Men with localized prostate cancer who received treatment with external beam radiation alone were analyzed using the 1997 AJCC staging system compared with a system that included pretreatment prostate-specific antigen (pPSA) level and Gleason score (GS). Multivariate analyses using a Cox proportional-hazards model were carried out to evaluate T classification, GS, and pPSA as predictors of overall survival (OS), disease-specific survival (DSS), and freedom from PSA failure (FFPF).

RESULTS.

Based on pretreatment characteristics in a series of contemporary patients, only 0.6% of patients were classified with AJCC stage I disease, 16.0% were classified with AJCC stage III disease, and 83.4% were classified with AJCC stage II disease. Multivariate analyses indicated the independent statistical significance of T classification, GS, and pPSA in predicting OS, DSS, and FFPF (model chi-square value, P < .0001 for each). Using these 3 predictors, subsets of patients who had similar outcomes were combined to provide examples of the insensitivity of the AJCC system for predicting outcomes.
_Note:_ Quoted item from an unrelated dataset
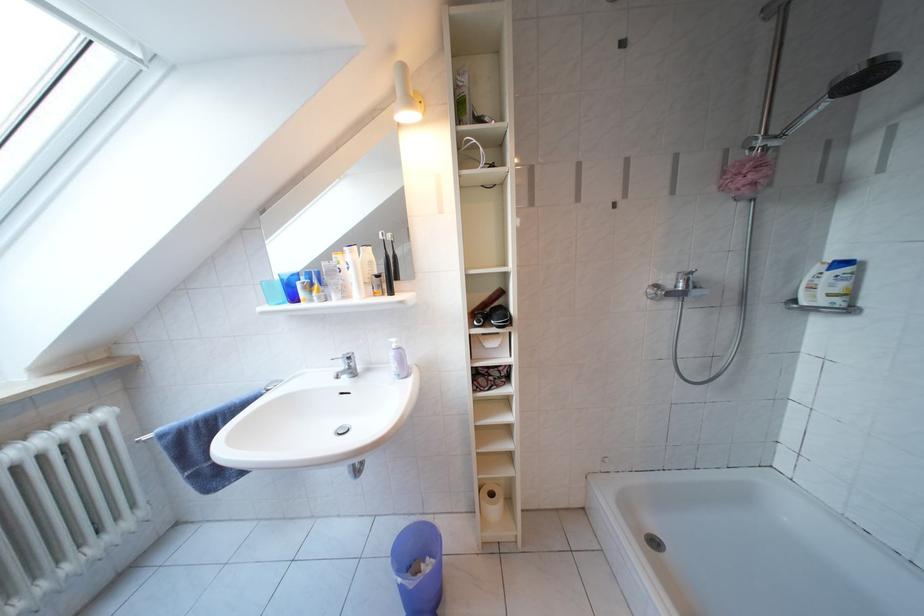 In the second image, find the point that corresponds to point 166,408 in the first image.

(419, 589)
Incorporating pPSA and GS allowed the identification of differences in OS, DSS, and FFPF for subsets of patients with AJCC stage II disease (P < .0001, P = .005, and P < .0001, respectively).

CONCLUSIONS.

The current AJCC staging system does not divide contemporary patients with prostate cancer into prognostic subgroups and does not identify patients who have comparable biochemical control and survival. The AJCC staging system for prostate cancer should be changed to incorporate pPSA, GS, and risk stratification. Cancer 2007. © 2006 American Cancer Society.